Dans cet extrait, une innocente jeune fille, Virginie, vient en aide à une esclave noire maltraitée. Le texte se concentre sur cette rencontre et ses conséquences.

a) Le récit d'une rencontre

Le texte évoque la rencontre avec la négresse, le récit de celle-ci et les réactions de Virginie. Le récit est ordonné, d'abord par la présence de nombreux indicateurs de temps tels « un dimanche » / « au lever de l'aurore » / »vers le milieu du jour » puis par son enchaînement : l'arrivée de l'esclave, l'accueil de Virginie, la description de la condition de l'esclave et de la plantation jusqu'à la requête de Virginie et ses effets. Les verbes au passé simple tels « lui dit » / « lui répondit » / « elle ajouta » donnent de la vivacité à ce récit.

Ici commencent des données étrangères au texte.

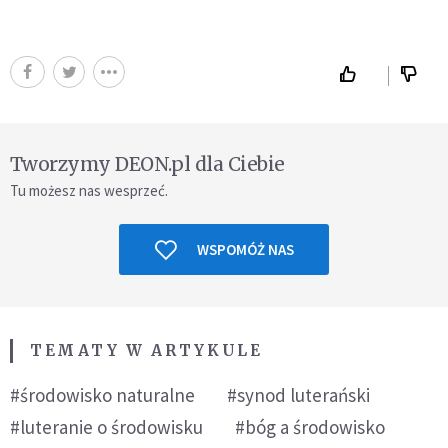
Tworzymy DEON.pl dla Ciebie
Tu możesz nas wesprzeć.
WSPOMÓŻ NAS
TEMATY W ARTYKULE
#środowisko naturalne
#synod luterański
#luteranie o środowisku
#bóg a środowisko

Les lieux comme « à l'église des Pamplemousses » / « sous les bananiers » / « sur les bords de la Rivière Noire » confèrent au récit une certaine vraisemblance tout en apportant un côté exotique plaisant. Ce récit témoigne donc d'un goût pour l'exotisme.

Ce récit a aussi en vue une démonstration ou une leçon c'est à dire montrer le bon naturel des enfants, notamment de Virginie : « le bon naturel des enfants se développait de jour en jour. » D'ailleurs, la première phrase et la dernière phrase se complètent : « Virginie aussitôt fit signe à l'esclave de s'avancer vers son maître ; puis elle s'enfuit, et Paul courut après elle. »

La négresse parle avec éloquence, comme une femme du monde. BSP n'a pas cherché le pittoresque dans le langage : « ma jeune demoiselle ... » Par son discours, la négresse cherche à impressionner les enfants avec « ayez pitié », « leurs mères » étant absentes, parties « à la messe », sans pour autant les effrayer puisqu'elle « se présenta ».

b) La pitié de Virginie

Se dessine ici le portrait magnifié de notre héroïne. D'abord, Virginie est jeune, « jeune demoiselle » ou « ces enfants ». Virginie vit simplement, « préparait le déjeuner de la famille » / « pauvrement vêtus ». Elle apparaît gentille, innocente, ayant bon cœur puisqu'elle n'hésite pas à se dévouer et à agir pour les + faibles : «j'ai envie d'aller quémander votre grâce à votre maître ».  Elle est même généreuse puisqu'elle offre le repas qu'elle préparait : « et elle lui donna le déjeuner de la maison qu'elle avait apprêté. » L'insistance est mise sur son émotion, elle est émue, ce qui est répété deux fois : « Virginie, toute émue, lui répondit ... » / « Virginie … toute émue, tenant Paul par le bras ... ». Le CC de temps « de jour en jour » et les nombreuses phrases exclamatives dans son discours accentuent son caractère émotionnel. Virginie parle à l'esclave avec respect, elle la vouvoie : « rassurez-vous ... ». Elle voit en elle un être humain, « infortunée créature ». Virginie voit la similitude entre chaque être humain et la diversité de leur destin. C'est une jeune fille pure élevée loin du vice et qui a des vertus chrétiennes : « pour l'amour de Dieu ». Même l'association des couleurs pour la décrire est harmonieuse : « sa belle tête blonde sous une capote bleue ».